Thermal transport in hypersonic turbulent boundary layers at high-Reynolds numbers

The evolution of thermal spatially-developing turbulent boundary layers (SDTBL) is studied experimentally and numerically at the hypersonic regime. Experiments were performed in a high-speed blow-down wind tunnel facility located in the National Aerothermochemistry and Hypersonics Laboratory (NAL) at Texas A\&M University (TAMU) over a zero-pressure gradient (ZPG) adiabatic flat plate at a Mach number of 4.9 and a Reynolds number of 9,000 based on freestream density, momentum thickness, freestream velocity and wall viscosity. Direct Numerical Simulation (DNS) and Large Eddy Simulation (LES) of SDTBL at low and high Reynolds numbers are designed in harmony with experiments. Turbulent inflow information is generated via the dynamic rescaling-recycling approach (J. Fluid Mech., 670, pp. 581-605, 2011), which is extended to compressible flows.

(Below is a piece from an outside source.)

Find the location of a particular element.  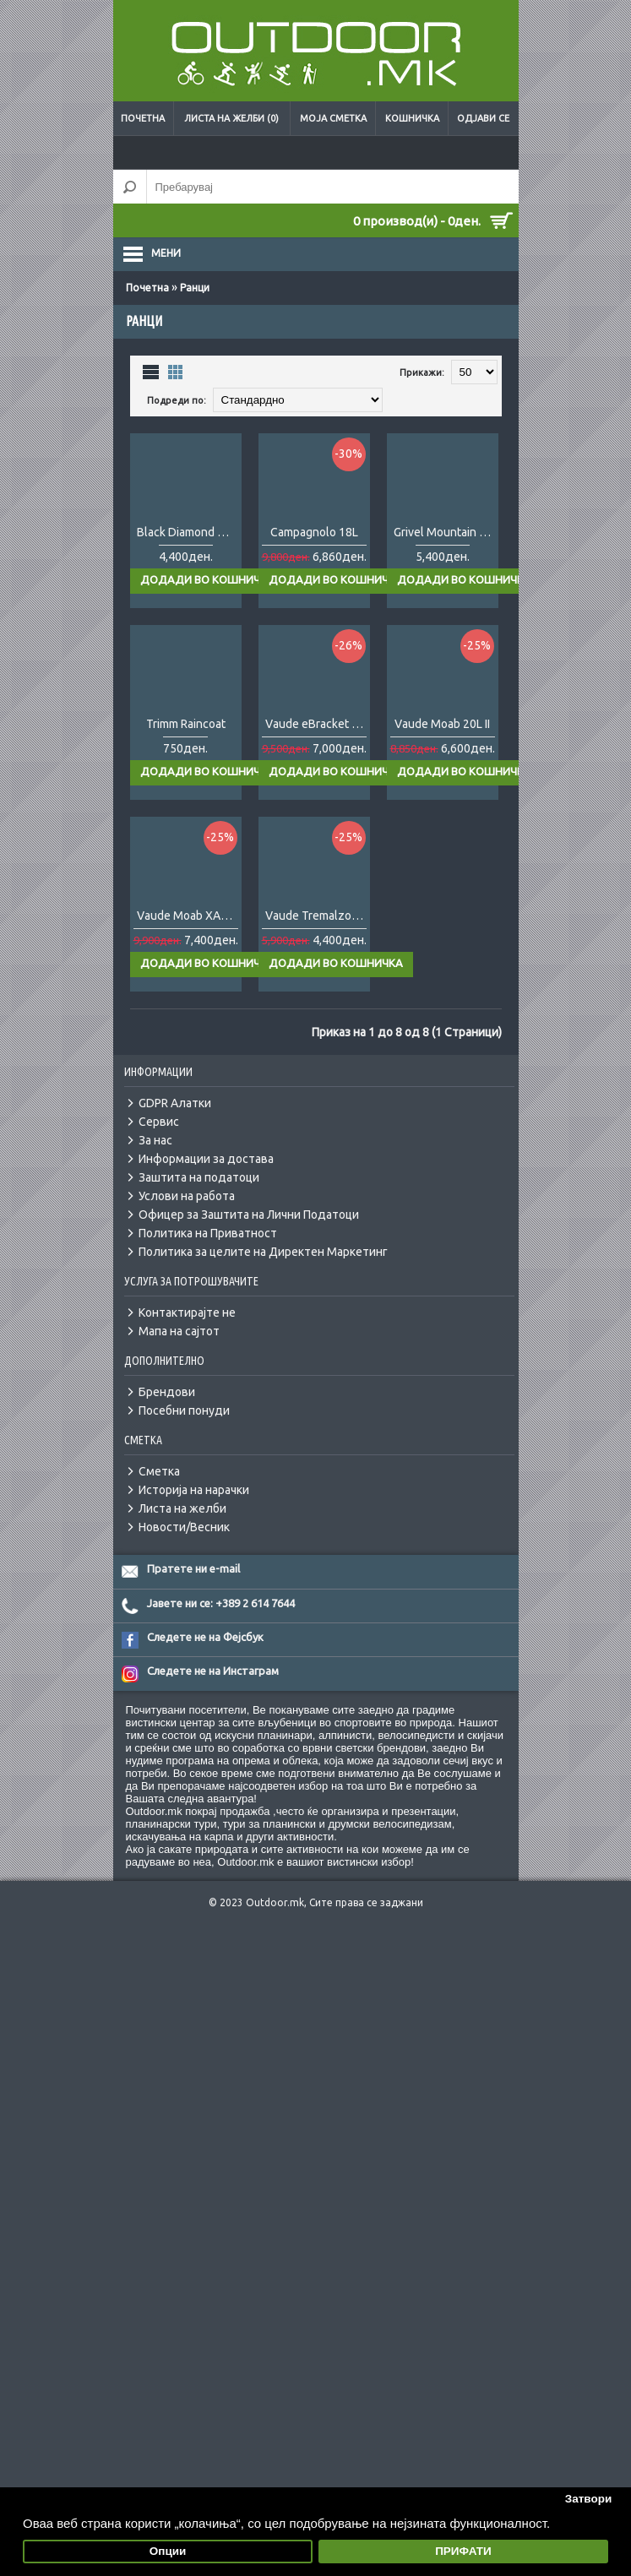 Vaude eBracket 28L is located at coordinates (317, 778).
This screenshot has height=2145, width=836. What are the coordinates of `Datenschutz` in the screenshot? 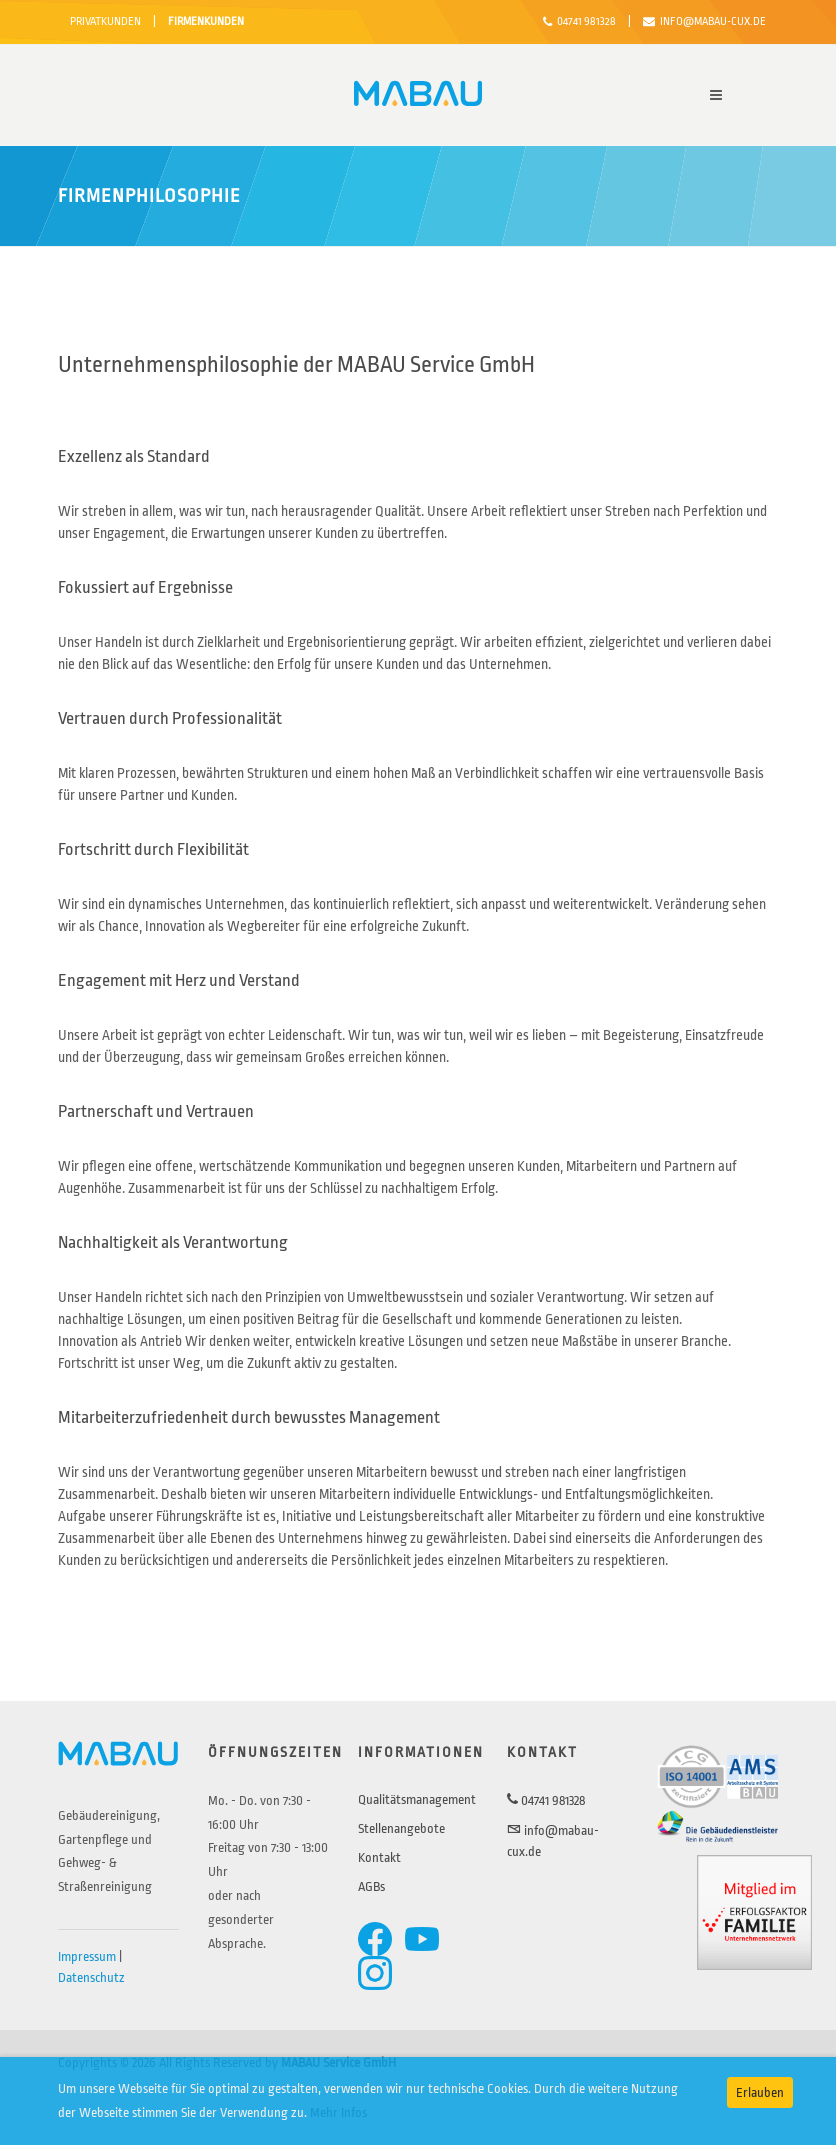 It's located at (91, 1977).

DNS and LES results of the velocity field are validated by particle image velocimetry (PIV) experiments. Focus is given to the assessment of Reynolds number on the thermal fluctuations and turbulent heat fluxes, as well as their vertical transport. This presentation will emphasize the calibration effort of the numerical model in order to capture the measured flow structure.